"Le Covid-19 est un accélérateur de tendances", Sébastien Badault
Publié par Propos recueillis par Martine Fuxa le - mis à jour à
Mobilisation au plus fort de la crise, transformation accélérée du retail, Sébastien Badault, le CEO d'Alibaba France partage sa vision et les ambitions d'Alibaba sur le marché français.
Ce confinement a été une situation absolument inédite, comment l'avez-vous vécue?
Totalement inédite en effet. Ce qui est intéressant, c'est qu'au sein d'Alibaba France, nous avons commencé à vivre les effets de la pandémie avec nos collègues en Chine. Je devais y faire une conférence, début janvier, au début des événements. Et la situation nous a vite rappelé l'épidémie de SRAS en 2003, même si à l'époque l'entreprise travaillait avec des serveurs en dur et ne bénéficiait pas de toute l'infrastructure en cloud. L'entreprise Alibaba est dans la résilience et est déjà parvenue à résister à plusieurs autres crises. Avec l'arrivée du Covid-19, l'objectif a immédiatement été de sécuriser les employés face au virus. L'autre action a consisté à imaginer la façon d'aider à combattre le virus, en utilisant notre plateforme, leader en Chine et à travers le monde. Nous avons réfléchi à la manière de mettre en relation les fabricants de masques, les fabricants de gels hydroalcooliques, avec les régions, les hôpitaux, les écoles qui avaient le plus besoin de ces marchandises. Nous avons par la suite cherché à faire bénéficier les scientifiques de nos outils technologiques mis à disposition gratuitement pour les hôpitaux en Chine. L'intelligence artificielle d'Alibaba a été utilisée pour la réalisation de diagnostics dans les hôpitaux, par des scans thoraciques pour faire des diagnostics via cette technologie de pointe. Le groupe a agi avec rapidité pour protéger ses employés et proposer ses services aux partenaires. En France, nous avons aussi été la première entreprise à faire un don d'une centaine de respirateurs, de masques, de combinaisons au gouvernement français avant le confinement, via la fondation Jack Ma.

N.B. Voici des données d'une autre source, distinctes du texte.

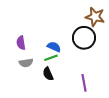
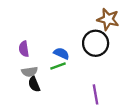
black semicircle: (48, 74) -> (34, 84), moved

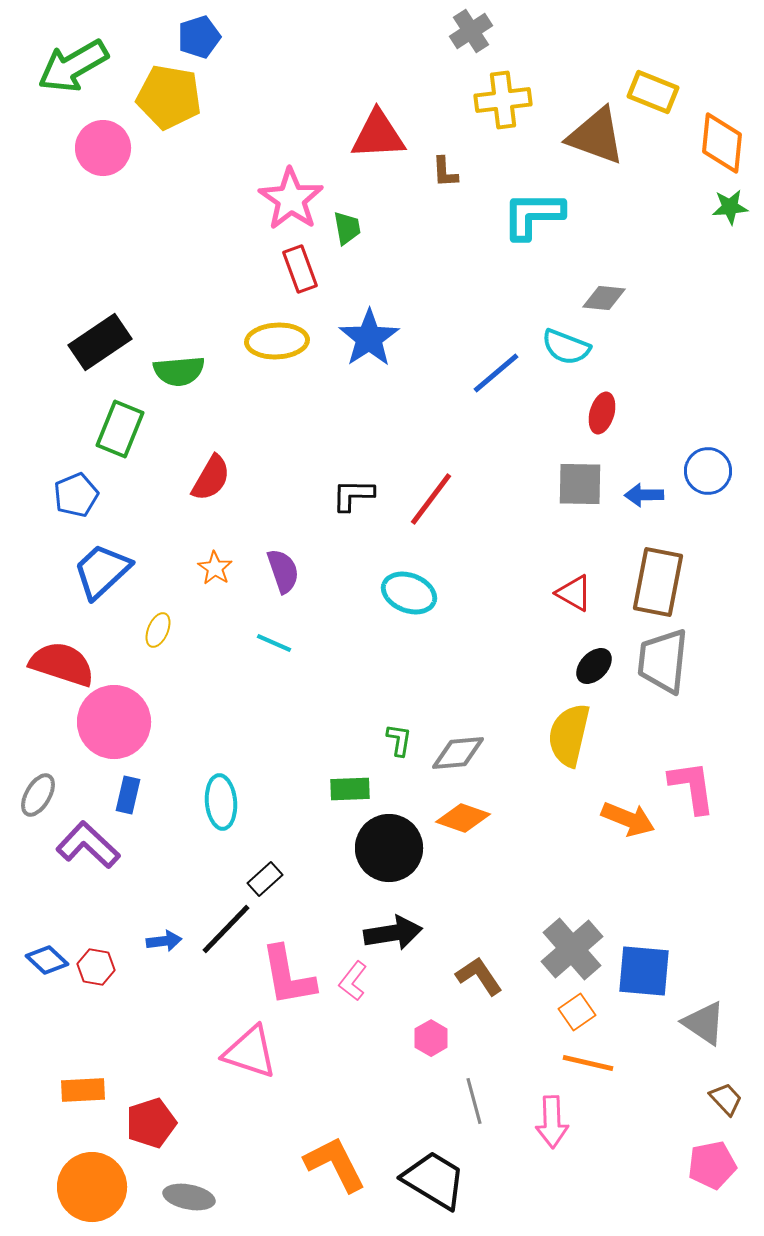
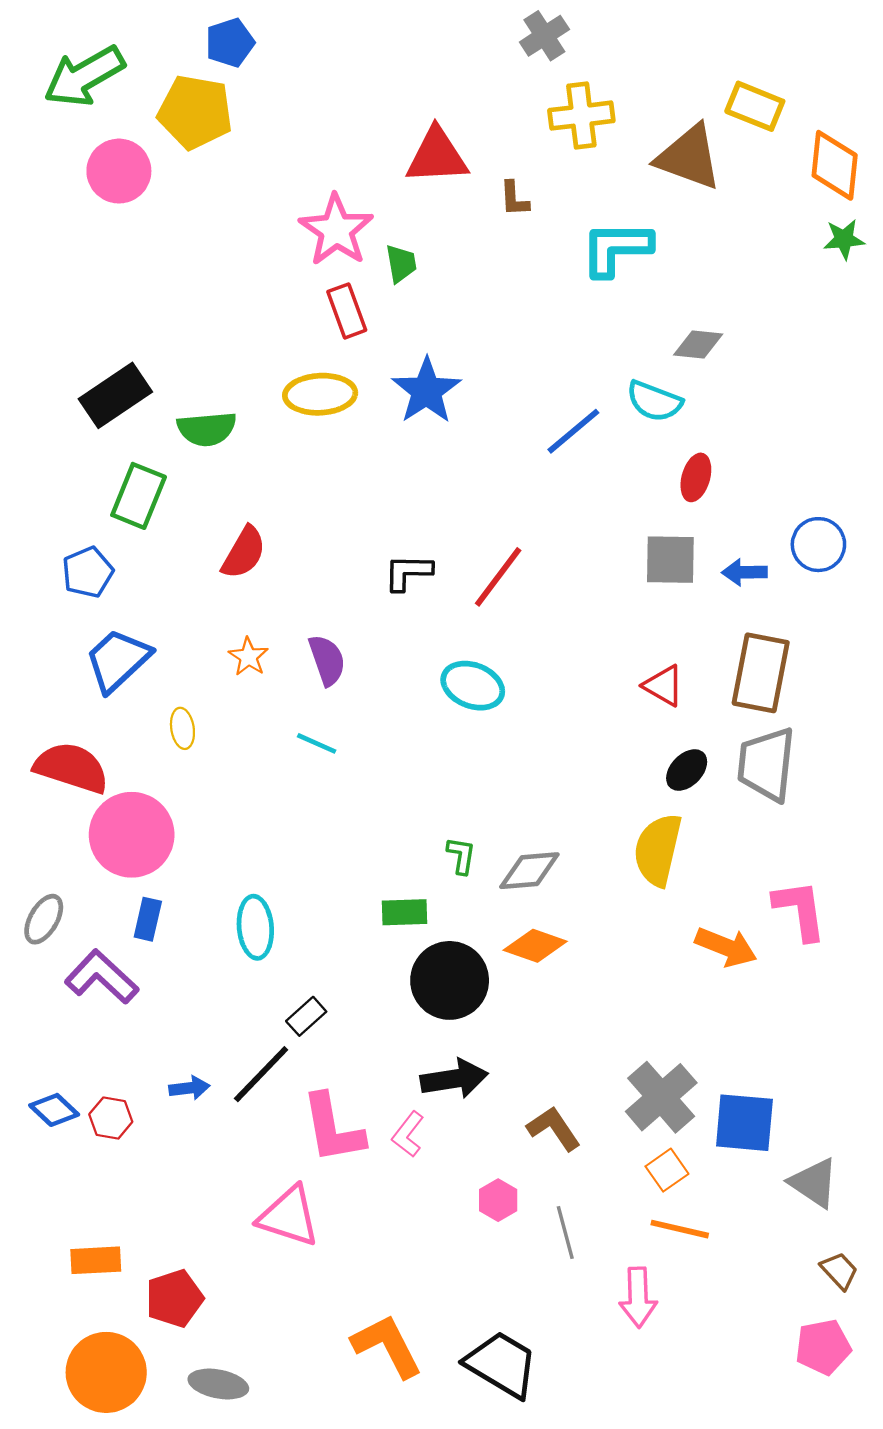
yellow ellipse: (158, 630) -> (182, 728), turned -32
gray line: (474, 1101) -> (565, 1233), moved

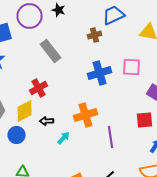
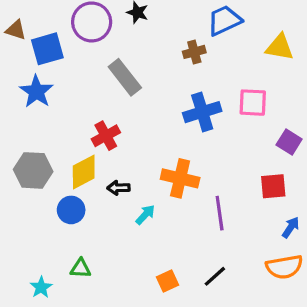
orange cross: (86, 115) -> (180, 178), turned 30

Quelle sera, selon vous, la nouvelle ère qui s'ouvre en Chine "post-Covid"?
Le Covid-19 est une sorte d'accélérateur des tendances présentes. Sur certains sujets, la Chine était déjà en avance. Par exemple, le développement d'Alipay et du paiement sans contact sont des développements en phase dans un monde post Covid. Cette pandémie a permis de développer cela. Ce qui va se passer en Occident ressemblera selon moi à ce qu'a vécu la Chine. On peut citer la Fashion Week de Shanghai qui s'est déroulée en livestream sur Internet, et qui pourrait inspirer la France ou l'Italie, ou le social shopping, qui va à l'avenir modifier les habitudes de consommation. Cela ne signifie pas la fin du retail physique au profit du "online", mais une nécessaire réinvention. À l'image de ce qu'a fait la Chine ces dernières années. Toute la stratégie d'Alibaba depuis toujours n'a jamais été de dire que le online allait remplacer le retail traditionnel, qui reste prédominant. Mais nous pensons que ce dernier doit se réinventer, et ce phénomène va s'accélérer en Europe...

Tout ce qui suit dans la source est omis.